El desierto no es un lugar común. Es una zona extrema donde hay más incertidumbres que garantías. Es una escuela sin paredes que enseña el arte de la dependencia. Varios personajes bíblicos pasaron por este pit stop. Moisés, Josué, Elías, Pablo y el propio Jesús descubrieron en carne propia las poderosas lecciones de la privación.
¿Alguna vez estuviste en un desierto? Si la respuesta es «sí», estarás de acuerdo conmigo en que es uno de los lugares más desafiantes. El sol castiga durante el día, el frío es cortante por la noche, el viento lleva arena a los ojos, los pies se llenan de ampollas, falta agua y alimento, se siente aburrimiento y soledad, sin contar la sensación de que se camina en círculos. Definitivamente, no es un lugar interesante para vivir.

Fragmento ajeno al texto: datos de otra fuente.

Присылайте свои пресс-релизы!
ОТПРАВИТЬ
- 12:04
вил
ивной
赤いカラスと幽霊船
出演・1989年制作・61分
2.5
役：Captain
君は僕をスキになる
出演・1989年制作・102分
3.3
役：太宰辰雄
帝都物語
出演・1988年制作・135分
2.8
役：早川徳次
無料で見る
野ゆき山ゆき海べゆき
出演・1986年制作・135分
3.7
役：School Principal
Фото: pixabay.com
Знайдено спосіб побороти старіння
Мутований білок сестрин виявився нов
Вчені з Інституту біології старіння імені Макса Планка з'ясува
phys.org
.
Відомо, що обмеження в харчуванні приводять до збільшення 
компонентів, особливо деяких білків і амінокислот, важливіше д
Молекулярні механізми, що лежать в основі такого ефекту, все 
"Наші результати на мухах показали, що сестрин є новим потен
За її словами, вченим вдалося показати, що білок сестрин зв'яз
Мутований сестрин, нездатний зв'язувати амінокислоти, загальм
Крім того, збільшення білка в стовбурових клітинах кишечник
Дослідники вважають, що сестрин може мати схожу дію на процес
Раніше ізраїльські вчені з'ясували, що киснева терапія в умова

Ahora piensa en la realidad del pueblo de Israel: cerca de dos millones de personas que viajan por el desierto durante cuarenta años. Realmente, no fue tarea fácil para Moisés liderar a toda esa gente. Imagina: niños y ancianos cansados del camino, enfermos gimiendo de dolor, mujeres embarazadas buscando descanso y, por supuesto, muchos «quejosos» queriendo volver a Egipto. Definitivamente, el desierto fue una prueba para Moisés.

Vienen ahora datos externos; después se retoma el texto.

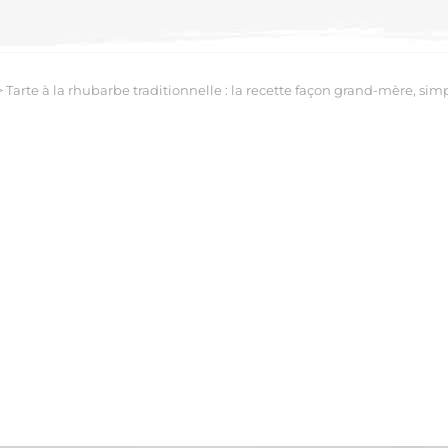
>
Tarte à la rhubarbe traditionnelle : la recette façon grand-mère, simp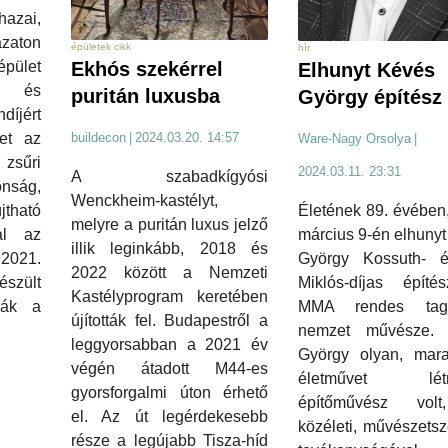
azai,
zaton
épületek cikk
hír
Ekhós szekérrel
pület
Elhunyt Kévés
n és
puritán luxusba
György építész
íjért
buildecon
|
2024.03.20. 14:57
ket az
Ware-Nagy Orsolya
|
zsűri
2024.03.11. 23:31
A szabadkígyósi
nság,
Wenckheim-kastélyt,
Életének 89. évében
ható
melyre a puritán luxus jelző
március 9-én elhuny
al az
illik leginkább, 2018 és
György Kossuth- 
 2021.
2022 között a Nemzeti
Miklós-díjas építé
észült
Kastélyprogram keretében
MMA rendes tag
ják a
újították fel. Budapestről a
nemzet művésze.
leggyorsabban a 2021 év
György olyan, mar
végén átadott M44-es
életművet létr
gyorsforgalmi úton érhető
építőművész vol
el. Az út legérdekesebb
közéleti, művészets
része a legújabb Tisza-híd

Después del tiempo de peregrinación, cuando los remanentes de Israel llegaron a las puertas de Canaán, Dios explicó la razón por la cual condujo a su pueblo al desierto: «Para humillarte, para probarte y saber lo que estaba en tu corazón» (Deut. 8:2). A través de las dificultades, Dios quería enseñarle a confiar totalmente en él. Así como un agricultor separa el grano de la paja, Dios purificó el carácter de sus hijos.

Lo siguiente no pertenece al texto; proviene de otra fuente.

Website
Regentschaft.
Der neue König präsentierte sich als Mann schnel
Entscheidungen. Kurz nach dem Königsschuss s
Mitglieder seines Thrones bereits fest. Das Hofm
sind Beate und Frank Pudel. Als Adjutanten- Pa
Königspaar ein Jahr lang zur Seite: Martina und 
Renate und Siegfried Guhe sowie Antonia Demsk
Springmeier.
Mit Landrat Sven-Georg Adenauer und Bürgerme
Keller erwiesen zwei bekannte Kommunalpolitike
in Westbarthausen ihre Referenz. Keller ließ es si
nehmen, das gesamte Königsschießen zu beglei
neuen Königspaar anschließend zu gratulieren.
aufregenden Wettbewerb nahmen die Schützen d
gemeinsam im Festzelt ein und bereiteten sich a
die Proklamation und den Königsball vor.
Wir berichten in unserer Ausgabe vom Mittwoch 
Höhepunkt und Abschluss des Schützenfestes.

Así como ocurrió con el pueblo de Israel, muchas veces Dios también nos conduce al «desierto». Según Elena G. de White, «las pruebas de la vida son los instrumentos que Dios usa para eliminar de nuestro carácter toda impureza y tosquedad» (El discurso maestro de Jesucristo, p. 26). Si hoy te encuentras en un desierto, recuerda que Cristo va adelante en tu camino. Al final, todo saldrá bien.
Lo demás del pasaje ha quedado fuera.